It could be normal for him. Riley liked mealworms, but he could take em or leave em. If he wouldn't eat them right away I just left them in his cage with him. They were always gone by morning. I had one other that had that attitude too. In fact he wouldn't eat a mealworm until he was about 3-4 years old. Then one day he decided to try them.


----------



## K9_girl1994 (Nov 6, 2008)

phew thats good. yeah i will leave them in his food bowl so then he can eat them through the night.


----------



## lucky18ea (Nov 24, 2008)

I noticed you said that you feed him Iams Healthy Weight. I may be wrong but from talking with other hedgie owners and breeders, Iams is not a good food to have him on. I was told by one breeder that Iams is one of the worst brands to feed hedgies. Can anyone else verify that information or was this person off in their facts?


----------



## Nancy (Aug 22, 2008)

lucky18ea said:


> I noticed you said that you feed him Iams Healthy Weight. I may be wrong but from talking with other hedgie owners and breeders, Iams is not a good food to have him on. I was told by one breeder that Iams is one of the worst brands to feed hedgies. Can anyone else verify that information or was this person off in their facts?


Yes, you are right. Iams is a low quality food.


----------



## K9_girl1994 (Nov 6, 2008)

ok i didn't know that so what should I swich him over to?


----------



## K9_girl1994 (Nov 6, 2008)

ok I am going to with Chicken Soup then, mixed with Wellness.


----------



## FiaSpice (Jan 16, 2009)

K9_girl1994 said:


> ok I am going to with Chicken Soup then, mixed with Wellness.


That's a better mix.


----------



## K9_girl1994 (Nov 6, 2008)

ok thats what I will change it to then. Do you know if Walmart sells Chicken Soup? or if I will have to get it at the pet store like I do with Wellness?


----------



## Kalandra (Aug 25, 2008)

I doubt wal-mart sells it... Do a search on Google for chicken soup cat food. The first link should be to their website. In there there is a link to where to buy their foods locally.


----------



## LizardGirl (Aug 25, 2008)

I don't know of any large chain stores sellin CSFTCLS.

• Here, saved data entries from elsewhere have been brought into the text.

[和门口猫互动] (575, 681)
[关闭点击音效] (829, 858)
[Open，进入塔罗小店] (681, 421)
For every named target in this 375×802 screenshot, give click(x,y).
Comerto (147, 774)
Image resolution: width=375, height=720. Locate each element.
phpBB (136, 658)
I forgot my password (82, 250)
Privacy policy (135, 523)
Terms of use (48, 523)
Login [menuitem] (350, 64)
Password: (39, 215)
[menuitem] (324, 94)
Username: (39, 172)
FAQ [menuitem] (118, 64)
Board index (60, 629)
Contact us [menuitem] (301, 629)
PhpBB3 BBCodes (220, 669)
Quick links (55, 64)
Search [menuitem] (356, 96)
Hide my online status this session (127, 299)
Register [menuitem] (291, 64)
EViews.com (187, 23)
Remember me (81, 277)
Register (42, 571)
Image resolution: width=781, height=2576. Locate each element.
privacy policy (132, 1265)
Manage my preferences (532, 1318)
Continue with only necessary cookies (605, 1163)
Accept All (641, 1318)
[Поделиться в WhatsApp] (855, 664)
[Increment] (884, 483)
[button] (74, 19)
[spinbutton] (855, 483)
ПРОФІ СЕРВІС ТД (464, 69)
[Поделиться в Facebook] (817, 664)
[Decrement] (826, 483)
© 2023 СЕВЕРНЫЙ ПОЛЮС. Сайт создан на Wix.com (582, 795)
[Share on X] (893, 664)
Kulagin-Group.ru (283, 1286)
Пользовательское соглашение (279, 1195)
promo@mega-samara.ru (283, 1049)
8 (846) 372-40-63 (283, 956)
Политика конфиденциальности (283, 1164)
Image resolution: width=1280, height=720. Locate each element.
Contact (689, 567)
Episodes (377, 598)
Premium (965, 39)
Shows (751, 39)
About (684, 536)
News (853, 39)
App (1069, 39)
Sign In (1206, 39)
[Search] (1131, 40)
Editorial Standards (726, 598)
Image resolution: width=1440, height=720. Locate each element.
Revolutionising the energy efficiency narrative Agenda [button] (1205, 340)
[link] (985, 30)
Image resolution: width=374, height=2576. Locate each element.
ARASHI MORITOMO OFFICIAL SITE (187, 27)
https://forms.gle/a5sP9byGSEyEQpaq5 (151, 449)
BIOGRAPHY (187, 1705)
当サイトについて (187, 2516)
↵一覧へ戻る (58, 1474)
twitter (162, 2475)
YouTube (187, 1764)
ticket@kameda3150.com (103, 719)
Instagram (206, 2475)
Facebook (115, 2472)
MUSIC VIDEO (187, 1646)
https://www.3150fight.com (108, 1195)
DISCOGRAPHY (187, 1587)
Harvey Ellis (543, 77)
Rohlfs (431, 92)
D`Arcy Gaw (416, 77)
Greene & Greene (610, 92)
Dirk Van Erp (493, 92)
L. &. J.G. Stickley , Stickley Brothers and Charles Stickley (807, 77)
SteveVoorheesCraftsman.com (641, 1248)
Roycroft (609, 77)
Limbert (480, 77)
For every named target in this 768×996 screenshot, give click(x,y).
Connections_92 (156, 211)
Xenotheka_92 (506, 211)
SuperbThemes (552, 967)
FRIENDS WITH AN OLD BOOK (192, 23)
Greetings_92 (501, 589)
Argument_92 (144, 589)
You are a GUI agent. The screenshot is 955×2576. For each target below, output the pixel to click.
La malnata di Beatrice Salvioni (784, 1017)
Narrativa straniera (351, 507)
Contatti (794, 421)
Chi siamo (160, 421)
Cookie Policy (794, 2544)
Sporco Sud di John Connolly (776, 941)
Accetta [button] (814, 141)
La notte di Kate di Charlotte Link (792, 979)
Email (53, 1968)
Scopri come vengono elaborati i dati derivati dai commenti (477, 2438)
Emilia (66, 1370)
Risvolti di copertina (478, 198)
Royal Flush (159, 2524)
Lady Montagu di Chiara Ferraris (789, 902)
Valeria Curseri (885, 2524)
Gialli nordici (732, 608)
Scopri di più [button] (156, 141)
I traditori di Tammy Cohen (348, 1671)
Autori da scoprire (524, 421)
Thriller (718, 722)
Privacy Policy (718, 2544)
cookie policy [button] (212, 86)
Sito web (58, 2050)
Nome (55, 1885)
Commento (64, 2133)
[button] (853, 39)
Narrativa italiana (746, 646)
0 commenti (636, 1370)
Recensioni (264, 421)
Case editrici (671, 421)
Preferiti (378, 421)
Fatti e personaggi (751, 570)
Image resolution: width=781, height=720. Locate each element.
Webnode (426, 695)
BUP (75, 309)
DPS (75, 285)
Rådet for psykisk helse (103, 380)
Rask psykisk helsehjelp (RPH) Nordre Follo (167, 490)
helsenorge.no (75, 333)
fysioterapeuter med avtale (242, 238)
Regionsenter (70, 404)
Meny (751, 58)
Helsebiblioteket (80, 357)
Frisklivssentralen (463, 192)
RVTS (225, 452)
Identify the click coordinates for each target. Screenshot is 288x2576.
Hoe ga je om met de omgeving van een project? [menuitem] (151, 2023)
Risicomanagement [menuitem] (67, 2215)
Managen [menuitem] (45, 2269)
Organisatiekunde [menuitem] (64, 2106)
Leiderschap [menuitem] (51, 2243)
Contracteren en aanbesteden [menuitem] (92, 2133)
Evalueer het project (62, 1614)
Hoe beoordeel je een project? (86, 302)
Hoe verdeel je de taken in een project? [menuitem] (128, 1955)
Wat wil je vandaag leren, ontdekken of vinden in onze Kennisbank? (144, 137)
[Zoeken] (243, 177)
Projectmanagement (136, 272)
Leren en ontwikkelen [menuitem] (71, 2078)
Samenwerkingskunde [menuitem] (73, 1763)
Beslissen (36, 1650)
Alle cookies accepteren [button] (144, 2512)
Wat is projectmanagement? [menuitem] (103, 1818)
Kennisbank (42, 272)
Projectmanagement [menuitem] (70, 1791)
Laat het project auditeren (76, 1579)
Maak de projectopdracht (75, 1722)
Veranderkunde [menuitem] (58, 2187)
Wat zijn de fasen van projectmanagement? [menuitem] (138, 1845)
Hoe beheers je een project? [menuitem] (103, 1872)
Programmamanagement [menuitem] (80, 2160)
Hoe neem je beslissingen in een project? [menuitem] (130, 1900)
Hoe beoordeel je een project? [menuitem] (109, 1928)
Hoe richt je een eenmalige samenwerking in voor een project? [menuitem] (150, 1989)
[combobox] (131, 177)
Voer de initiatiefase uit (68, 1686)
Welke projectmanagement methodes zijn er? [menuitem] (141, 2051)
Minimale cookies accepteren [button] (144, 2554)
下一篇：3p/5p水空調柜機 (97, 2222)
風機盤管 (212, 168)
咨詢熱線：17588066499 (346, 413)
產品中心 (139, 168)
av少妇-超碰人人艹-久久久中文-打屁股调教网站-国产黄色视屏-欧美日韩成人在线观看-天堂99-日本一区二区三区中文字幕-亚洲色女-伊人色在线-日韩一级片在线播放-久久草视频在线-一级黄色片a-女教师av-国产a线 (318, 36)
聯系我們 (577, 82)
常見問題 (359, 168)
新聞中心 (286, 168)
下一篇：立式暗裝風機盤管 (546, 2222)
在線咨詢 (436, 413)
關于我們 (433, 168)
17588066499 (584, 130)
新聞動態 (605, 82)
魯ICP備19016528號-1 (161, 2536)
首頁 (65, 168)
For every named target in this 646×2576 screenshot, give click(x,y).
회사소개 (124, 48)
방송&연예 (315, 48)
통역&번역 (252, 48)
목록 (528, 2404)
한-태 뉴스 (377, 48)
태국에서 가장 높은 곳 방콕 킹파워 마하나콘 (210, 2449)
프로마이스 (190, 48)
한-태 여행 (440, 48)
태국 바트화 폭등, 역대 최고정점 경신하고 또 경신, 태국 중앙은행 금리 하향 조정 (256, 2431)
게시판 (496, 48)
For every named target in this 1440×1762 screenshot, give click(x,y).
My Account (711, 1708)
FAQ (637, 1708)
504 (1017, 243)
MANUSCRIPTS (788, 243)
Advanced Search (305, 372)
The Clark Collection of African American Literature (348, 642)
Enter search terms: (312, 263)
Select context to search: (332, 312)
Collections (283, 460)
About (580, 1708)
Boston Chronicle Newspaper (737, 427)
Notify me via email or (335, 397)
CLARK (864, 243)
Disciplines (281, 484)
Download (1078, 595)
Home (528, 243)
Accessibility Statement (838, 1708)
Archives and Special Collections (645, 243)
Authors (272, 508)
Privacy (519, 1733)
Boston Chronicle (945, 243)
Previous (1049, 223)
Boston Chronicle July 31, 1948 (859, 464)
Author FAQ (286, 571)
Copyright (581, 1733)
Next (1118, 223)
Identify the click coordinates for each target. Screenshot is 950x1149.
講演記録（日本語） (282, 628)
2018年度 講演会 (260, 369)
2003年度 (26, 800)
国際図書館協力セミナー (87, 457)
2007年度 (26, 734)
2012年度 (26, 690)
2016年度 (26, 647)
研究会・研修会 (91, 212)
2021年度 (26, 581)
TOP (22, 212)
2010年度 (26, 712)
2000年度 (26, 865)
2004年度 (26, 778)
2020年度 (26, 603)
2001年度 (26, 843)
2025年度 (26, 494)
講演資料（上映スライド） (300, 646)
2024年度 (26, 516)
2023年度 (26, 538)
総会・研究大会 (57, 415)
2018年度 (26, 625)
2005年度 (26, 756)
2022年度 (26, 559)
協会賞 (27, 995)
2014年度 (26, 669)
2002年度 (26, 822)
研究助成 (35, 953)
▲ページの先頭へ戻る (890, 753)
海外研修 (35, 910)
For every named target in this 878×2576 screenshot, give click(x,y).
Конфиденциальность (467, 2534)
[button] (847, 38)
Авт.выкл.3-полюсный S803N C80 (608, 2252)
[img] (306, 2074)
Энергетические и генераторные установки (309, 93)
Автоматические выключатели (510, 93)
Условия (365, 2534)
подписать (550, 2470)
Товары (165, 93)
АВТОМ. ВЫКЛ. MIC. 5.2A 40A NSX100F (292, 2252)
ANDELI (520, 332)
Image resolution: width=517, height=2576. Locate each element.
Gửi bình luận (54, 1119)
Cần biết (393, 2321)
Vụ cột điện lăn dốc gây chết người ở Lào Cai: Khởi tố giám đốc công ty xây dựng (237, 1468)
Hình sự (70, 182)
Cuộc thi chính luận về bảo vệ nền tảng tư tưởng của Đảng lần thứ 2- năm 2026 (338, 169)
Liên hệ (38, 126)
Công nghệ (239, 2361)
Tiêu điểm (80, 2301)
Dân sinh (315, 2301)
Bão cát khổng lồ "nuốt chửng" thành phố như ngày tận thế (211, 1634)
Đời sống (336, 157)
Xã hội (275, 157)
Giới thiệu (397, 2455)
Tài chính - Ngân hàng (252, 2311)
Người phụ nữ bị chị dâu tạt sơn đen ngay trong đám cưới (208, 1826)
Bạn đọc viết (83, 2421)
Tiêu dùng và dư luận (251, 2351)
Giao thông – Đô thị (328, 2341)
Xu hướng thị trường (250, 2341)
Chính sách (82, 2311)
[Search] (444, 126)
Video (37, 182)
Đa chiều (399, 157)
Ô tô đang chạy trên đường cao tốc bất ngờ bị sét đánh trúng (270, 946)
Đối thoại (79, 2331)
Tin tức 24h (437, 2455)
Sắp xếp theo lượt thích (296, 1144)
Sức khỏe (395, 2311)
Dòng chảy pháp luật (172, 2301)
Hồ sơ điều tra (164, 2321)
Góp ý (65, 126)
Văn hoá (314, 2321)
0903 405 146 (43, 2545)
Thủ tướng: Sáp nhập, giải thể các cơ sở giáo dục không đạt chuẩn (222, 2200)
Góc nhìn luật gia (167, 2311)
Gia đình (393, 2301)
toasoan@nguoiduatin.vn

You can look here to find a dealer near you:
http://www.chickensoupforthepetloversso ... r_locator/


----------



## K9_girl1994 (Nov 6, 2008)

ok thanks. I am going out shopping with my mom this wednesday so I will look through all of the pet stores dwon there. This one petstore sells Wellness so I bet they have Chicken Soup for the Cat Lovers Soul.


----------